Church opens its doors during colder weather

Photo by Nirupam Singh

 

On Jan. 9, the Regional Municipality of Waterloo approved a temporary overnight flexible space for emergency shelter overflow at St. Matthew’s Lutheran Church in Kitchener.

Operated nightly by the House of Friendship, the church will be providing overflow flexible space beginning around the end of the month until April 30, 2018.

St. Matthew’s Church will be able to accommodate up to 70 adults nightly and will run from 11 p.m. to 8 a.m.

“We’re opening the space and allowing House of Friendship to run this warming centre program,” Pastor Sebastian Meadows-Helmer from St. Matthew’s Lutheran Church said. “We’re opening our doors.”

The recent overflow of Waterloo shelters has been a result of the temperatures in Southern Ontario dropping dangerously low. The recent low temperatures have increased the number of people seeking the indoors during this winter season.

Shelters have repeatedly reached capacity over the past few months and have redirected overflow into motel rooms. The average cost for a motel bed is approximately 43 dollars and is manageable when the motel option does not have to be used on a regular basis.

However, according to the Region of Waterloo report, this option becomes costly and unsustainable when numbers are regularly over capacity for several months of the winter.

St. Matthew’s Church and the House of Friendship have provided an alternative flexible space for those in need, which will be funded by the Region of Waterloo to accommodate the overflow in the coming winter months.

The St. Matthew’s space will be cost-effective at 85,800 dollars as opposed to motel rooms which could cost up to 290,000 dollars according to the region’s report.

“I think that partnerships are the way of the future for helping people in need. None of us can often do it on our own but working together with others who have different resources, it is possible to put something together.”

“It’s really a creative idea that’s not necessarily about shelter, it’s about trying to offer support overnight and after hours that is open to come and go as you please,” Terry Nease, housing support worker and supervisor, said.

A focus of the church space will be to provide services needed for the homeless, though services provided have yet to be determined.

Accommodations at St. Matthew’s will feature a flexible drop-in option which allows people to sleep, stay awake, or come and go without a curfew.

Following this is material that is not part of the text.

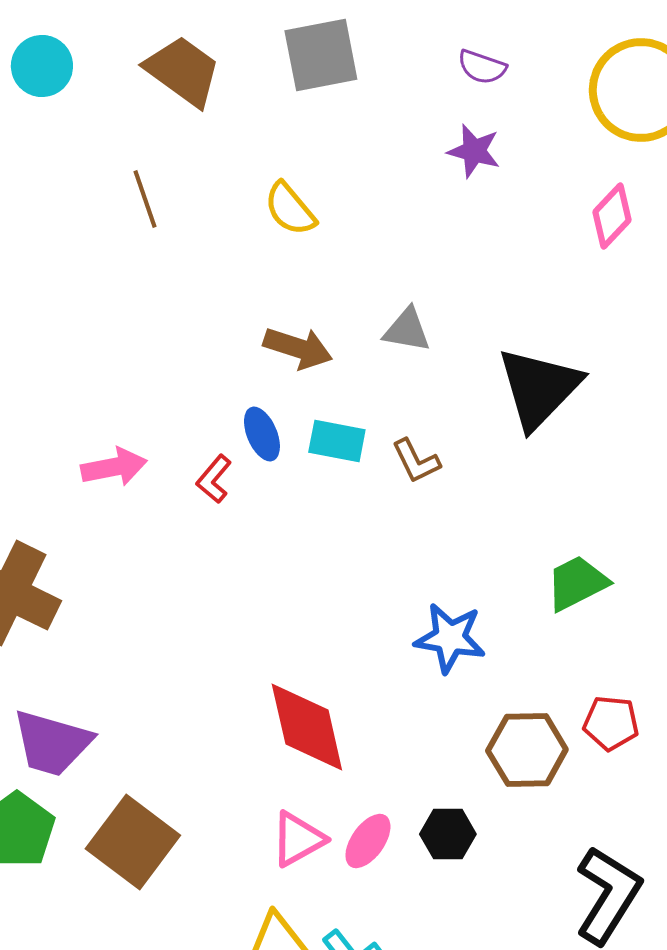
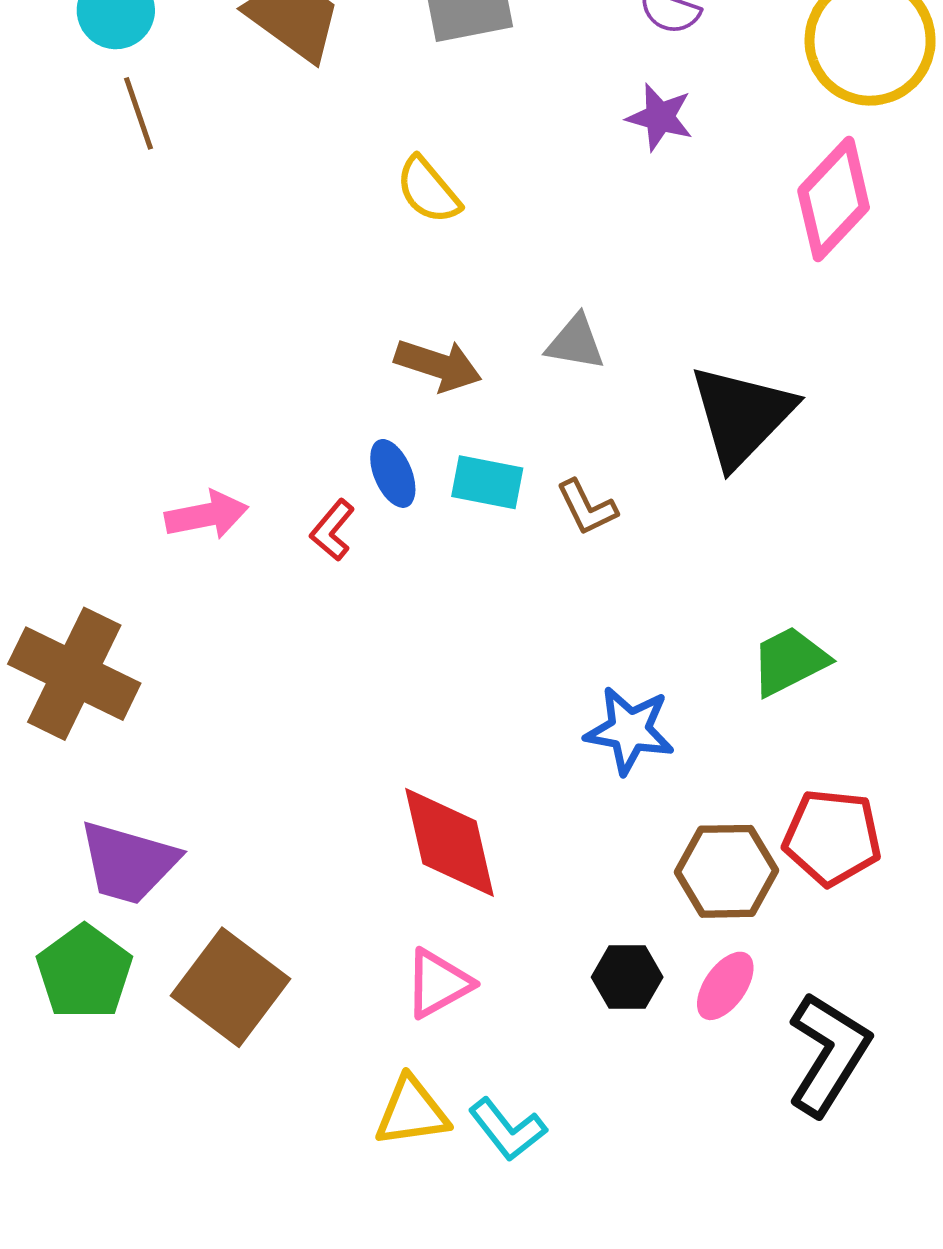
brown line: (145, 199) -> (139, 113), moved
pink diamond: (612, 216) -> (834, 199), size x1.5
red pentagon: (611, 723) -> (832, 837), size x1.4
pink ellipse: (368, 841) -> (725, 986), moved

The church is in proximity to existing emergency shelters and other community services making transportation more manageable.

“It helps to have one stable facility people can access every night [so] there is no confusion around ‘where can I go tonight?’” Nease said.

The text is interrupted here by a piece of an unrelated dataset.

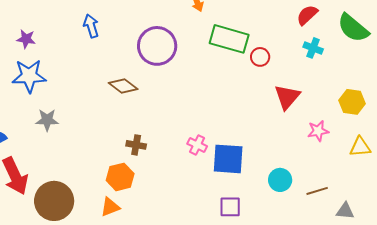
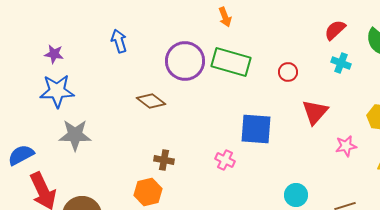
green rectangle: (229, 39) -> (231, 62), moved
gray star: (47, 120) -> (75, 135), size x1.4
blue square: (228, 159) -> (256, 129), moved
cyan circle: (280, 180) -> (296, 195), moved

In addition, the St. Matthew’s space will be operated by an experienced emergency shelter and trained staff for services to support the population.

“It’s a short-term aid for people in the street who need to stay warm, the bigger problem is getting a long-term plan and funding for more shelters and supportive housing,” Meadows-Helmer said.

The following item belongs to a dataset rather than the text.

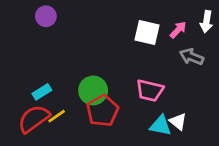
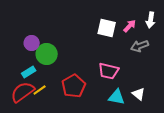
purple circle: (46, 16) -> (32, 43), moved
gray arrow: (192, 57) -> (140, 46), turned -42
green circle: (93, 90) -> (47, 54), moved
white triangle: (178, 121) -> (139, 94), moved

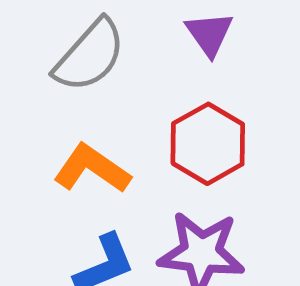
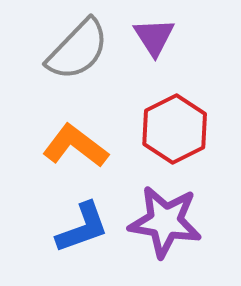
purple triangle: (209, 34) -> (154, 37), moved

This partnership hopes to benefit the population with a warm space and services for those in need, in a new and creative way for the KW Region.

“One of the most important parts of this project, really, is the community effort,” Nease said. “[Everybody] coming together with ideas, I think that is what you want in a community especially when you’re trying to provide services. It’s been eye-opening.”

Until 2014, many churches in the KW area hosted an Out of the Cold (OOTC) program until the region streamlined the shelter services available and the OOTC program closed.

The region’s report states that this flexible space is not reviving the previous OOTC model but is instead a temporary seasonal option to manage overflow when emergency shelters reach capacity and an alternative to motel rooms.

“We have a space that has been used as an overnight shelter so we figured this is a good partnership opportunity,” Meadows-Helmer said. “We worked with House of Friendship before and have a lot of respect for their abilities working with the needy in the KW community.”

The flexible space at St. Matthew’s will be an option for those in need and an opportunity for services to understand what the population needs after hours and how that can be provided.

“I think that partnerships are the way of the future for helping people in need,” Meadows-Helmer said. “None of us can often do it on our own but working together with others who have different resources, it is possible to put something together.”